I certainly love it for all the things it has rightly been celebrated for - plot strands woven carefully to allow fully-developed characters to emerge, rather than being forced into clumsy exposition by the need to get to an ad break; fizzing dialogue and naturalistic set pieces; complex story-telling that feels no need to patronise the audience. "True that", as several of the show's characters would probably express it. But its real brilliance for me is it the way it attempts to tell a story of America in class terms, rather than along the usual racial lines.
Series one was centred on a drug-dealing business run on a run-down housing project in Baltimore. The tenants and users are predominantly African-American, the cops largely white, yet it manages to avoid the expected cheap reductions of black-on-white conflict that a lesser series would have grasped for, in an attempt to make easy (melo)drama. Nor does it posit the familiar approach of so-called "edgy" cop series, such as The Shield, that "cops and criminals are just two sides of the same coin". The characters are wholly believable because their actions are rational given the constraints they work within; life choices are a function of social class, and options are limited. Both police and criminals make unenviable moral choices every day, where the compunction to act rationally (in economic terms) does not sit easily with any desire they might have to act morally.

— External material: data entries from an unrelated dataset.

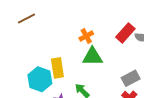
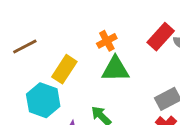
brown line: (27, 18) -> (25, 47), moved
yellow rectangle: (57, 68) -> (64, 69), moved, turned 42

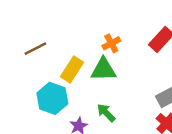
green triangle: (115, 69) -> (103, 70), moved

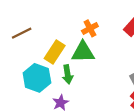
green arrow: (106, 113) -> (68, 74), moved, turned -144

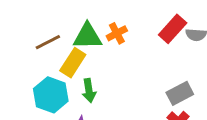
brown line: (22, 33) -> (48, 42), moved
green triangle: (83, 52) -> (87, 36), moved

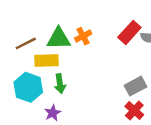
yellow rectangle: (73, 63) -> (47, 60), turned 55

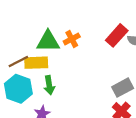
brown line: (26, 43) -> (18, 61), moved

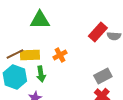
orange cross: (72, 39) -> (60, 55), moved
green triangle: (48, 41) -> (40, 20), moved

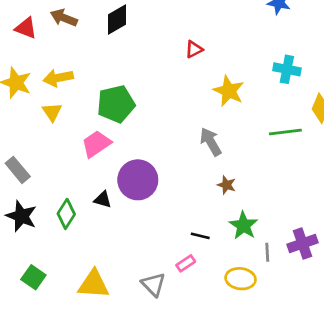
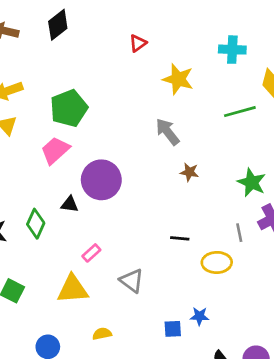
green star: (244, 225) -> (252, 182), moved
black line: (200, 236) -> (180, 238), moved
pink rectangle: (186, 263) -> (91, 253), moved

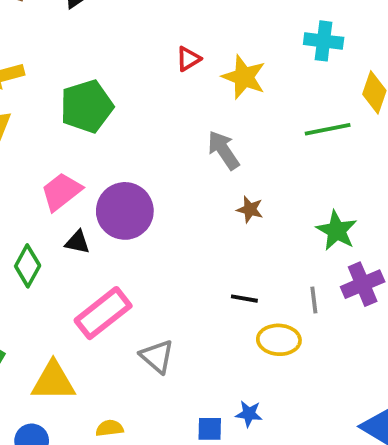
red triangle: (138, 43) -> (188, 59), moved
pink trapezoid: (55, 150) -> (61, 192), moved
black line: (180, 238) -> (244, 299), moved
pink rectangle: (91, 253) -> (103, 313), size x2.0
yellow triangle: (73, 289) -> (53, 381), moved

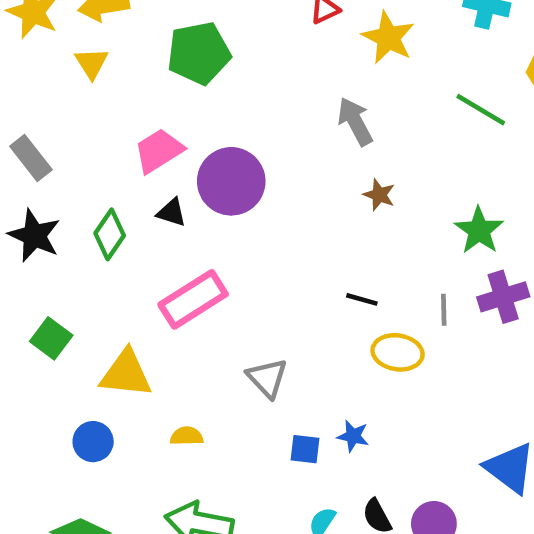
green line: (328, 129) -> (481, 110), turned 36
gray triangle: (157, 356) -> (267, 378), moved

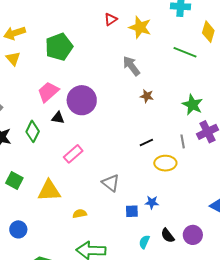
pink rectangle: (193, 299) -> (73, 154), size x0.7
black line: (362, 299) -> (146, 143), turned -32
blue circle: (93, 442) -> (18, 229), moved

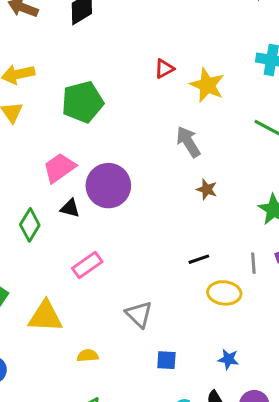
blue star: (152, 202) -> (228, 359), moved

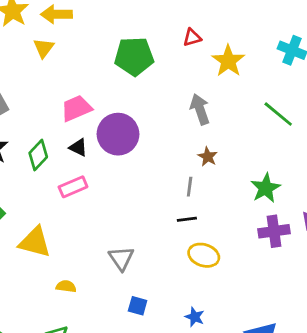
green pentagon: (82, 102) -> (134, 56), moved
gray line: (253, 263) -> (190, 187), moved
pink rectangle: (87, 265) -> (73, 187), moved

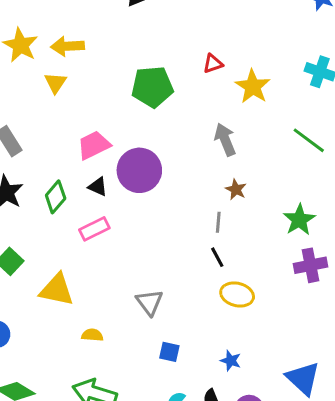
black line: (187, 219) -> (217, 257), turned 72

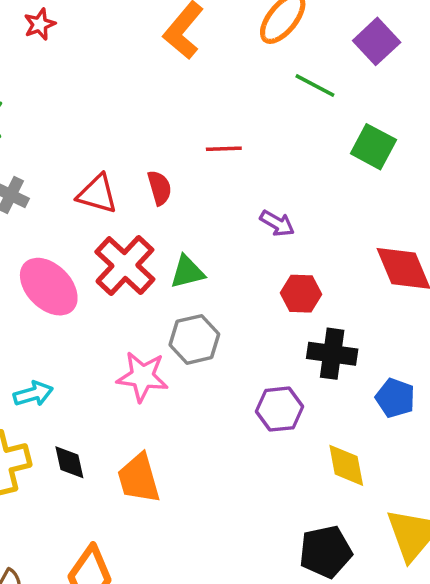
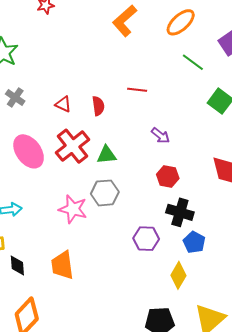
red triangle: (97, 194) -> (63, 104), size x0.7
blue pentagon: (395, 398) -> (194, 242), moved
black diamond: (69, 462) -> (17, 266), moved
yellow diamond: (346, 465) -> (178, 275), turned 32

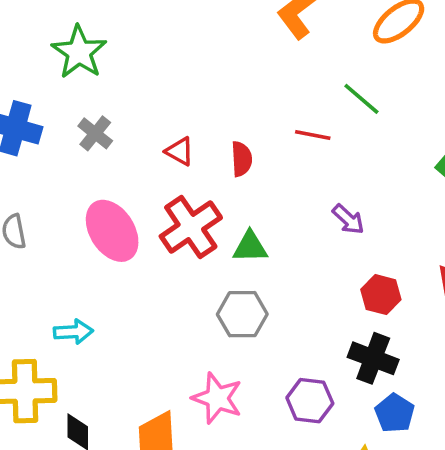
green line: (193, 62) -> (361, 99), moved
red hexagon: (168, 176) -> (381, 295), moved
pink star: (73, 209) -> (217, 398), moved

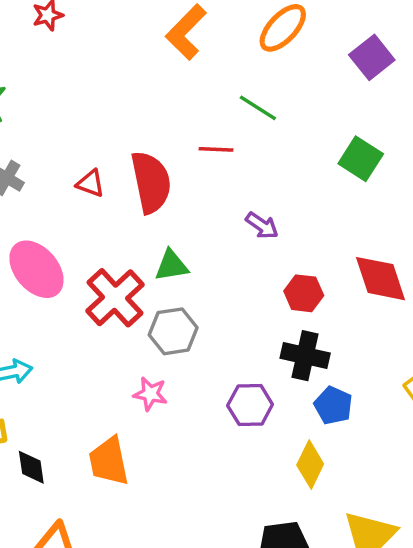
red semicircle: (242, 159) -> (151, 182), size x1.8
red cross: (191, 227) -> (115, 298), moved
pink star: (217, 398) -> (150, 394), moved, size x0.7

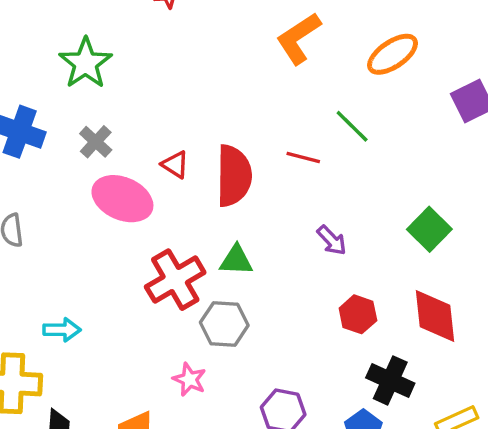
green square: (361, 159) -> (429, 229), moved
pink ellipse: (36, 269) -> (122, 199), moved, turned -38
black cross: (305, 356) -> (390, 380), moved

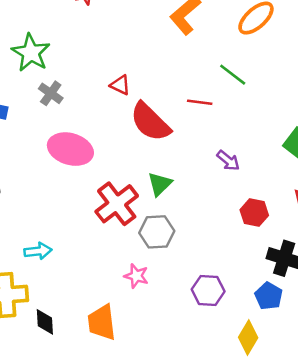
gray cross: (96, 142) -> (51, 93), moved
red triangle: (175, 164) -> (120, 85), moved
red semicircle: (234, 176) -> (150, 122), turned 141
green triangle: (236, 260) -> (160, 184), turned -40

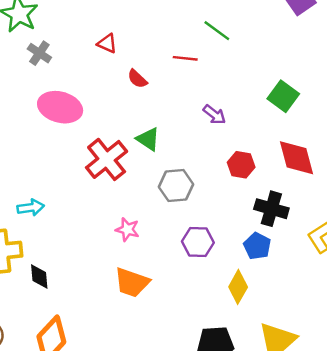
red semicircle: (150, 122) -> (137, 79), size x0.5
green triangle: (160, 184) -> (148, 139), turned -40
gray hexagon: (157, 232) -> (176, 186), moved
orange trapezoid: (102, 322) -> (132, 282), moved, turned -63

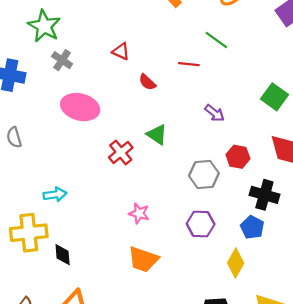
red cross: (107, 159) -> (121, 152), size x0.7
gray hexagon: (176, 186) -> (204, 175), moved

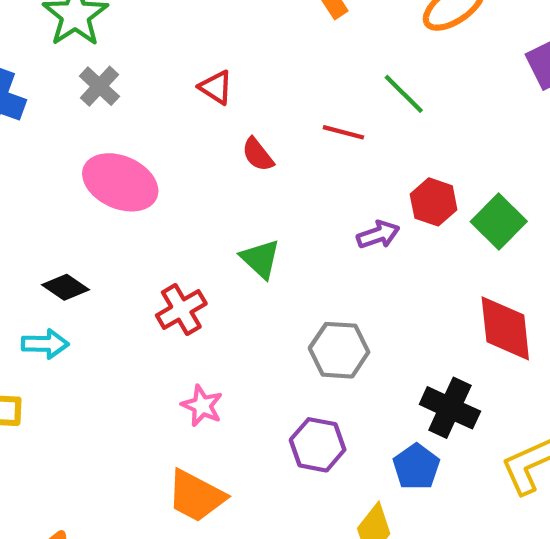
purple arrow: (215, 113) -> (378, 235), turned -66
red cross: (121, 152) -> (181, 309), moved
red hexagon: (238, 157) -> (434, 202), moved
black diamond: (63, 255) -> (66, 287), moved, turned -60

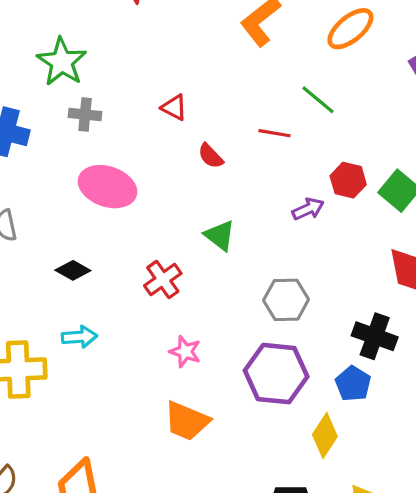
gray cross: (99, 86) -> (85, 115), turned -32
cyan arrow: (45, 344) -> (79, 337), moved
purple hexagon: (318, 445) -> (276, 374), size x1.5

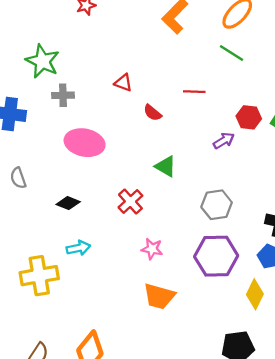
green line: (318, 100) -> (231, 53), moved

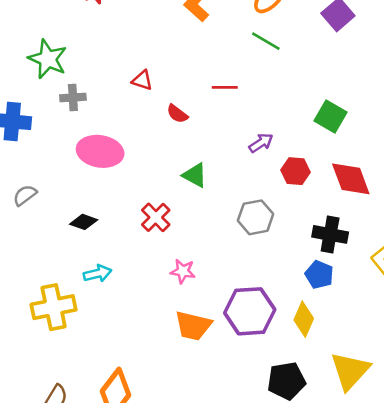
red hexagon: (249, 117) -> (295, 171), moved
gray semicircle: (18, 178) -> (25, 195), turned 75
purple hexagon: (216, 256) -> (250, 311), moved

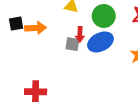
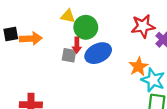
green circle: (104, 16) -> (86, 27), moved

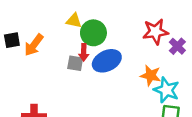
orange arrow: (31, 39) -> (34, 45), turned 130
orange star: (138, 67) -> (151, 75), turned -30

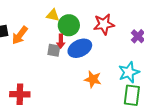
red star: (155, 32) -> (104, 24), moved
orange star: (151, 75) -> (93, 79), moved
cyan star: (166, 90) -> (129, 72), turned 30

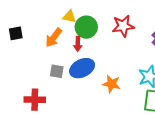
orange arrow: (20, 35) -> (54, 38), moved
blue ellipse: (80, 48) -> (82, 68), moved
gray square: (54, 50) -> (57, 71), moved

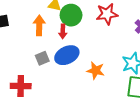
orange arrow: (54, 38) -> (39, 25), turned 144
gray square: (57, 71) -> (42, 58), turned -32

Each side of the line there is a clear class structure into which people fit; some will break out of this straitjacket, but the majority will not. It is very unusual, and a bit disconcerting, to watch an American drama that does not reinforce the national shibboleths of Individualism and Opportunity being the birthright of all. The way to get ahead in the America of The Wire is either to cut corners or play the system and wait your turn - the police are not there to do good any more than the drugs racketeer is. They are pawns in a bigger game, not masters of their own fate.
Ironically, behind this lies another, very British class tale - the lead cop, a blue-collar Irish-American, is actually played by a British alumnus of Eton, whereas the thoughtful, entrepreneurial head of the crime syndicate, whose earnings outstrip a police Sergeant's many times, is another British actor from Hackney. Not only is this a cop show playing against type, but, it would seem, so are its leading men.